[[ SOURCE DATA, beginning ]]

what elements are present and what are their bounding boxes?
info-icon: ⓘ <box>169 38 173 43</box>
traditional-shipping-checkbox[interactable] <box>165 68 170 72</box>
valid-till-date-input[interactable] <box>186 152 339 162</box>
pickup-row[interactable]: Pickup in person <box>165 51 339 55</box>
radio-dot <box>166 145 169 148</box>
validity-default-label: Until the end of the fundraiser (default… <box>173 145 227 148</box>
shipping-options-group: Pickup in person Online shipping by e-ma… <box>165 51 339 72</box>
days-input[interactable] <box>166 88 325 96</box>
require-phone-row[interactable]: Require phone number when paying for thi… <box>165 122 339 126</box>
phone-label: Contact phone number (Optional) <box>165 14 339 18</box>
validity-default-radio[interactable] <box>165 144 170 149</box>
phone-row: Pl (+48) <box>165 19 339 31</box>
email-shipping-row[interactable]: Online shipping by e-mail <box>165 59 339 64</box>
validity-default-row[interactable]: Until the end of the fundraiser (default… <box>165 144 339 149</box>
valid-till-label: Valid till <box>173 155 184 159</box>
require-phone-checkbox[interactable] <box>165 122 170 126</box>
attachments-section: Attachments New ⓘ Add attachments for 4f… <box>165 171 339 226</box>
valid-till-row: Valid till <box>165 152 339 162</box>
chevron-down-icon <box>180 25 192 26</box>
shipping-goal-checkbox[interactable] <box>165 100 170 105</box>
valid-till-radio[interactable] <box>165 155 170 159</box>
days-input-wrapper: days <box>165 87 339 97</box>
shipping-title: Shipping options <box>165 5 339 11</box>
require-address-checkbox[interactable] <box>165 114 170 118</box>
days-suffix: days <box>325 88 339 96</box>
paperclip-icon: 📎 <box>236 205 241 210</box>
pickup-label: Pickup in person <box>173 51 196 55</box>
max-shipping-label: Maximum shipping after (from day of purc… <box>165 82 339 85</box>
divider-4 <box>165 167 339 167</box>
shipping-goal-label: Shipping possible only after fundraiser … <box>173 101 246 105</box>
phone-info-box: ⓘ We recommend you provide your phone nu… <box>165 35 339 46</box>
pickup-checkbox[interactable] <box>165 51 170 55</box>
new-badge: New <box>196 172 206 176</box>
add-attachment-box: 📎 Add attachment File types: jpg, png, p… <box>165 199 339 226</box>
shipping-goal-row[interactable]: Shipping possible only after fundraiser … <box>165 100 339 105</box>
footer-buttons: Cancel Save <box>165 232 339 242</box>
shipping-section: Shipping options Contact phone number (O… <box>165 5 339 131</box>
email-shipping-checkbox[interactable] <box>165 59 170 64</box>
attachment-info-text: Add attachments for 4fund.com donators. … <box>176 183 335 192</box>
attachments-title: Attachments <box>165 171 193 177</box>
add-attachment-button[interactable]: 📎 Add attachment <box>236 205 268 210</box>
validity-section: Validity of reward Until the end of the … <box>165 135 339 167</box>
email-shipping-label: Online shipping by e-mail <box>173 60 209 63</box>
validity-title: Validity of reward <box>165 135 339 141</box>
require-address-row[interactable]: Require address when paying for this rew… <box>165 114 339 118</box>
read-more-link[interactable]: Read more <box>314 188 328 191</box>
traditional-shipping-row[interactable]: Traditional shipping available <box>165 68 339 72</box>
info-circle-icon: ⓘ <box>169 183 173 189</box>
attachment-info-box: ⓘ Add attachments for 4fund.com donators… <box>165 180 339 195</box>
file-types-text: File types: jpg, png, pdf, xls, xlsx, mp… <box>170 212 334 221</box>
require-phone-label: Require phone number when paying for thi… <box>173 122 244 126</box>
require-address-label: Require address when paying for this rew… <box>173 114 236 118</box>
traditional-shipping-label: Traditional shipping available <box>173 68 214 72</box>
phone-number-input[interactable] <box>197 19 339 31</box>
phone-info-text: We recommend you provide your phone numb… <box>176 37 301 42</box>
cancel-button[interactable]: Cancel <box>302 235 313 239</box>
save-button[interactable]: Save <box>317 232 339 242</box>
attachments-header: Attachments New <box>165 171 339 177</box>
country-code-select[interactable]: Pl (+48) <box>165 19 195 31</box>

[[ SOURCE DATA, end ]]

* **EXERCISE BRIEF**
Copy each line of the data exactly, please.

* **TASK SOLUTION**
what elements are present and what are their bounding boxes?
info-icon: ⓘ <box>169 38 173 43</box>
traditional-shipping-checkbox[interactable] <box>165 68 170 72</box>
valid-till-date-input[interactable] <box>186 152 339 162</box>
pickup-row[interactable]: Pickup in person <box>165 51 339 55</box>
radio-dot <box>166 145 169 148</box>
validity-default-label: Until the end of the fundraiser (default… <box>173 145 227 148</box>
shipping-options-group: Pickup in person Online shipping by e-ma… <box>165 51 339 72</box>
days-input[interactable] <box>166 88 325 96</box>
require-phone-row[interactable]: Require phone number when paying for thi… <box>165 122 339 126</box>
phone-label: Contact phone number (Optional) <box>165 14 339 18</box>
validity-default-radio[interactable] <box>165 144 170 149</box>
phone-row: Pl (+48) <box>165 19 339 31</box>
email-shipping-row[interactable]: Online shipping by e-mail <box>165 59 339 64</box>
validity-default-row[interactable]: Until the end of the fundraiser (default… <box>165 144 339 149</box>
valid-till-label: Valid till <box>173 155 184 159</box>
require-phone-checkbox[interactable] <box>165 122 170 126</box>
attachments-section: Attachments New ⓘ Add attachments for 4f… <box>165 171 339 226</box>
valid-till-row: Valid till <box>165 152 339 162</box>
chevron-down-icon <box>180 25 192 26</box>
shipping-goal-checkbox[interactable] <box>165 100 170 105</box>
valid-till-radio[interactable] <box>165 155 170 159</box>
days-input-wrapper: days <box>165 87 339 97</box>
shipping-title: Shipping options <box>165 5 339 11</box>
require-address-checkbox[interactable] <box>165 114 170 118</box>
days-suffix: days <box>325 88 339 96</box>
paperclip-icon: 📎 <box>236 205 241 210</box>
pickup-label: Pickup in person <box>173 51 196 55</box>
max-shipping-label: Maximum shipping after (from day of purc… <box>165 82 339 85</box>
divider-4 <box>165 167 339 167</box>
shipping-goal-label: Shipping possible only after fundraiser … <box>173 101 246 105</box>
phone-info-box: ⓘ We recommend you provide your phone nu… <box>165 35 339 46</box>
pickup-checkbox[interactable] <box>165 51 170 55</box>
new-badge: New <box>196 172 206 176</box>
add-attachment-box: 📎 Add attachment File types: jpg, png, p… <box>165 199 339 226</box>
shipping-goal-row[interactable]: Shipping possible only after fundraiser … <box>165 100 339 105</box>
footer-buttons: Cancel Save <box>165 232 339 242</box>
shipping-section: Shipping options Contact phone number (O… <box>165 5 339 131</box>
email-shipping-checkbox[interactable] <box>165 59 170 64</box>
attachment-info-text: Add attachments for 4fund.com donators. … <box>176 183 335 192</box>
attachments-title: Attachments <box>165 171 193 177</box>
add-attachment-button[interactable]: 📎 Add attachment <box>236 205 268 210</box>
validity-section: Validity of reward Until the end of the … <box>165 135 339 167</box>
email-shipping-label: Online shipping by e-mail <box>173 60 209 63</box>
validity-title: Validity of reward <box>165 135 339 141</box>
require-address-row[interactable]: Require address when paying for this rew… <box>165 114 339 118</box>
read-more-link[interactable]: Read more <box>314 188 328 191</box>
traditional-shipping-row[interactable]: Traditional shipping available <box>165 68 339 72</box>
info-circle-icon: ⓘ <box>169 183 173 189</box>
attachment-info-box: ⓘ Add attachments for 4fund.com donators… <box>165 180 339 195</box>
file-types-text: File types: jpg, png, pdf, xls, xlsx, mp… <box>170 212 334 221</box>
require-phone-label: Require phone number when paying for thi… <box>173 122 244 126</box>
require-address-label: Require address when paying for this rew… <box>173 114 236 118</box>
traditional-shipping-label: Traditional shipping available <box>173 68 214 72</box>
phone-number-input[interactable] <box>197 19 339 31</box>
phone-info-text: We recommend you provide your phone numb… <box>176 37 301 42</box>
cancel-button[interactable]: Cancel <box>302 235 313 239</box>
save-button[interactable]: Save <box>317 232 339 242</box>
attachments-header: Attachments New <box>165 171 339 177</box>
country-code-select[interactable]: Pl (+48) <box>165 19 195 31</box>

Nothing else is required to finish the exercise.